_Records_
^^^^^^^^

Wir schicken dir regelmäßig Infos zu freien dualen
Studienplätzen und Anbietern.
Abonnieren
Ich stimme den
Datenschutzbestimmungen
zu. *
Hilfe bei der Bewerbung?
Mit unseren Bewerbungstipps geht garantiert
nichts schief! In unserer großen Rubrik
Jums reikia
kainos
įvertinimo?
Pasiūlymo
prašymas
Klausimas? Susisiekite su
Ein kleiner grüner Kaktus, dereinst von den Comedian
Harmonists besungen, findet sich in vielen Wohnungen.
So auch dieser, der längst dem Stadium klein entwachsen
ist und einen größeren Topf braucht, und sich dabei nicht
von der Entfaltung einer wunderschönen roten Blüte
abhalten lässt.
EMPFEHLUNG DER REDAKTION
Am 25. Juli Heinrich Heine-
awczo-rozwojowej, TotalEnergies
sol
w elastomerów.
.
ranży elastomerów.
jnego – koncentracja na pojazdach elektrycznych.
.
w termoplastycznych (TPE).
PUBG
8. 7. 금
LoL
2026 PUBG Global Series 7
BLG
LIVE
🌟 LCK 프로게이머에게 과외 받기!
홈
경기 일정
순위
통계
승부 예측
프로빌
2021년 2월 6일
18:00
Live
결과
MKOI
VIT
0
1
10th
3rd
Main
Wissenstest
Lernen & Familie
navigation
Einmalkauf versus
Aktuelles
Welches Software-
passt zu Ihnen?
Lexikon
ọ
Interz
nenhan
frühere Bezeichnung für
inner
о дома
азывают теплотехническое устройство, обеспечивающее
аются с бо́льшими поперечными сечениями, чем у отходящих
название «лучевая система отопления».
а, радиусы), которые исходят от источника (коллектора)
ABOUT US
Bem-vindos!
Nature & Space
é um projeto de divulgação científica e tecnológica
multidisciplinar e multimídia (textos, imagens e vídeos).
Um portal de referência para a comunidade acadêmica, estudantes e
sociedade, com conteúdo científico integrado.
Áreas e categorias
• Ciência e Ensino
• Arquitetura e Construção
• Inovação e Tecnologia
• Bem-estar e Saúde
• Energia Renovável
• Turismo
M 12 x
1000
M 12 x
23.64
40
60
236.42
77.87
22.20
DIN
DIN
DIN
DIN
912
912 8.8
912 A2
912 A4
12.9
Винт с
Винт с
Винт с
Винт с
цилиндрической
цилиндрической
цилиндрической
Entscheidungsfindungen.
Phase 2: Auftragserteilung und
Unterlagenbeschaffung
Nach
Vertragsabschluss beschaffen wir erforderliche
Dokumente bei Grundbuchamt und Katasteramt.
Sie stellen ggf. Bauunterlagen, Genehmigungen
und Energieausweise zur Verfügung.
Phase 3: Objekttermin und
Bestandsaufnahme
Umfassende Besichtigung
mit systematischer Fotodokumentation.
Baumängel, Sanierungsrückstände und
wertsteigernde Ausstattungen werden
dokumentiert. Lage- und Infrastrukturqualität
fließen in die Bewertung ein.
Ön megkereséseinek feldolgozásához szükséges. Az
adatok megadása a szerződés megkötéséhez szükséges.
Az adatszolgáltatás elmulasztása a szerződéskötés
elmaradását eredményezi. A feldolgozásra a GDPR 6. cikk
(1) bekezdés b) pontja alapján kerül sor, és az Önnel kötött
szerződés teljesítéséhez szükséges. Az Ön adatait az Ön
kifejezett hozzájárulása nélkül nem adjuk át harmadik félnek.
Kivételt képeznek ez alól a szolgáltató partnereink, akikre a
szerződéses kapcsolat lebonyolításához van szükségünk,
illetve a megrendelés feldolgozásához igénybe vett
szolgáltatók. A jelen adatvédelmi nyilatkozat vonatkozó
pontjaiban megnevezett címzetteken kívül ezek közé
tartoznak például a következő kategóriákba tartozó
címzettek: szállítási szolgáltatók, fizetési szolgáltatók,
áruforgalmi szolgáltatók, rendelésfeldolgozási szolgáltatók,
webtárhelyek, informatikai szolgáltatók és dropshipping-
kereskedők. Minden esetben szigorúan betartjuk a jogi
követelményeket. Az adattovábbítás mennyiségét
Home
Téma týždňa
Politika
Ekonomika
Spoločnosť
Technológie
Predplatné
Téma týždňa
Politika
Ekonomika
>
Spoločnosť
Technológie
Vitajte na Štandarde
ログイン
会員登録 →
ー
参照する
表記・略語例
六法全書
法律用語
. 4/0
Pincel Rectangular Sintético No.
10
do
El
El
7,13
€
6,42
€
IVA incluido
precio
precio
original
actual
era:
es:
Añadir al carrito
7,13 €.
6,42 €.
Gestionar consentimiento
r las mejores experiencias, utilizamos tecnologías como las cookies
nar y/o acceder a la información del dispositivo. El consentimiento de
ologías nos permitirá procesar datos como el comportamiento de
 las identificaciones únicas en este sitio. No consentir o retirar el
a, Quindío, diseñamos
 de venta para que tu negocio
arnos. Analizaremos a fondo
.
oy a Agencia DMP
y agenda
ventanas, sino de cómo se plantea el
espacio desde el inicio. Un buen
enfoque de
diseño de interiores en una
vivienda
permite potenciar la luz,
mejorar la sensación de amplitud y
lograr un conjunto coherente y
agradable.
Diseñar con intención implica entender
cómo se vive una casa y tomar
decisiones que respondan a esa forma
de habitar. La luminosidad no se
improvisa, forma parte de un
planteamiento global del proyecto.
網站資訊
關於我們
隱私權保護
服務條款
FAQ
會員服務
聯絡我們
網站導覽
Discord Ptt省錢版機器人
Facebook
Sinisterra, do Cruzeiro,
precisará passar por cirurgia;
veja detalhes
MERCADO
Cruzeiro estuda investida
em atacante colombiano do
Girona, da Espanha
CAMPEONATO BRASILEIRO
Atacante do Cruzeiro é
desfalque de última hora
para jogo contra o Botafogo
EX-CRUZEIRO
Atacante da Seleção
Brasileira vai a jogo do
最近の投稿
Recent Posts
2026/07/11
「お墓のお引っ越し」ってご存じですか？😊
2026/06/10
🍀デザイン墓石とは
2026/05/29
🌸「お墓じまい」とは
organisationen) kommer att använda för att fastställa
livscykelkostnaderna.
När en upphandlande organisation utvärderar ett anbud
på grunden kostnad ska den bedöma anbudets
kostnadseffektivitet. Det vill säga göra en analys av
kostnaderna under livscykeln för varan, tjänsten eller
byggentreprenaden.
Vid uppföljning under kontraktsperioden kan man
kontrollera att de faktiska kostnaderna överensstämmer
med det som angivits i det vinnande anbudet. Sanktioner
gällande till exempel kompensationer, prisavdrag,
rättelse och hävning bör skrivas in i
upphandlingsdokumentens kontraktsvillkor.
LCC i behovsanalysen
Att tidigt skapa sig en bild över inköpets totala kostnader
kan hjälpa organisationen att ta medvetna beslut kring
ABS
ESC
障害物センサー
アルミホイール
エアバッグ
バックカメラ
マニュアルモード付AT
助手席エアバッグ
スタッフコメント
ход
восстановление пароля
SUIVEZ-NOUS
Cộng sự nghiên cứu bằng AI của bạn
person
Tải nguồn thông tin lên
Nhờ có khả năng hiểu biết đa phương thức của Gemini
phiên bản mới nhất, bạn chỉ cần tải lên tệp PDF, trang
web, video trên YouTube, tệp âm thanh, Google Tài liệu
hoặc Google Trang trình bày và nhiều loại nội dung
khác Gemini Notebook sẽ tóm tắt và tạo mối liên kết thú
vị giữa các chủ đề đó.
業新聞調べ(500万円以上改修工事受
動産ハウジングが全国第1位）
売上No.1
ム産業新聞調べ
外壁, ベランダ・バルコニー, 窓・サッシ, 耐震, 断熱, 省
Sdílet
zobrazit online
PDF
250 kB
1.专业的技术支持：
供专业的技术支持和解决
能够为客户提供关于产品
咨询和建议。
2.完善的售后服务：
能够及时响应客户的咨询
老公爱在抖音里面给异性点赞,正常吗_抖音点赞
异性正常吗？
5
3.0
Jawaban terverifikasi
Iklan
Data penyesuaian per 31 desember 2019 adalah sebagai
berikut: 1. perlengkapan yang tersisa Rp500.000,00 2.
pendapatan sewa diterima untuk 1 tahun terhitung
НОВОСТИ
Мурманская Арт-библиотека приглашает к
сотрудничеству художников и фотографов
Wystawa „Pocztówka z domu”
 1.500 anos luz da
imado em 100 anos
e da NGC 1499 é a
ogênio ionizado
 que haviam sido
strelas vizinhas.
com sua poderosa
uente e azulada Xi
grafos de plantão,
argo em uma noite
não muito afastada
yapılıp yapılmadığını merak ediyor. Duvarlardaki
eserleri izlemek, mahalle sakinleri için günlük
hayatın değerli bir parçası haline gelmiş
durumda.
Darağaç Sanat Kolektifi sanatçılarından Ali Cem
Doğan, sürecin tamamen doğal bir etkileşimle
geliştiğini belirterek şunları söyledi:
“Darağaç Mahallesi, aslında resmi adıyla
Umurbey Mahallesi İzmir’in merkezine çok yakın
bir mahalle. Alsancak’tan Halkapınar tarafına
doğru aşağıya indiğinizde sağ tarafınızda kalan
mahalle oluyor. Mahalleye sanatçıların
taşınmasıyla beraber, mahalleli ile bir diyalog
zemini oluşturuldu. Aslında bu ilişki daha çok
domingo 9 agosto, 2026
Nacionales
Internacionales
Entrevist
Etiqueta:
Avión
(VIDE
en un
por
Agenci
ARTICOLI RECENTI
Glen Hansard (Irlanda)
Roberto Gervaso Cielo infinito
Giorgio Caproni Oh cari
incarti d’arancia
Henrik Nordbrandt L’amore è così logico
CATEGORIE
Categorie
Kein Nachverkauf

^^^^^^^^

_Exercise details_
Go through the entries and filter for lines holding the word "szükséges"; copy each match.

_Result for this task_
Ön megkereséseinek feldolgozásához szükséges. Az
adatok megadása a szerződés megkötéséhez szükséges.
szerződés teljesítéséhez szükséges. Az Ön adatait az Ön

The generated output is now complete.